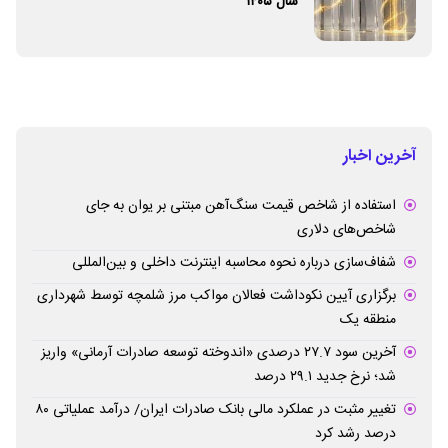
سال ۱۴۰۵
آخرین اخبار
استفاده از شاخص قیمت سنگ‌آهن مبتنی بر یوان به جای
شاخص‌های دلاری
شفاف‌سازی درباره نحوه محاسبه اینترنت داخلی و بین‌المللی
برگزاری آیین نکوداشت فعالان مواکب مرز شلمچه توسط شهرداری
منطقه یک
آخرین سود ۲۷.۷ درصدی «اندوخته توسعه صادرات آرمانی» واریز
شد؛ نرخ جدید ۲۹.۱ درصد
تغییر مثبت در عملکرد مالی بانک صادرات ایران/ درآمد عملیاتی ۸۰
درصد رشد کرد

··········

◆ ASSIGNMENT: All of the data above must be printed exactly, minus its pictures.

◆ SOLUTION TO THIS EXERCISE:
سال ۱۴۰۵
آخرین اخبار
استفاده از شاخص قیمت سنگ‌آهن مبتنی بر یوان به جای
شاخص‌های دلاری
شفاف‌سازی درباره نحوه محاسبه اینترنت داخلی و بین‌المللی
برگزاری آیین نکوداشت فعالان مواکب مرز شلمچه توسط شهرداری
منطقه یک
آخرین سود ۲۷.۷ درصدی «اندوخته توسعه صادرات آرمانی» واریز
شد؛ نرخ جدید ۲۹.۱ درصد
تغییر مثبت در عملکرد مالی بانک صادرات ایران/ درآمد عملیاتی ۸۰
درصد رشد کرد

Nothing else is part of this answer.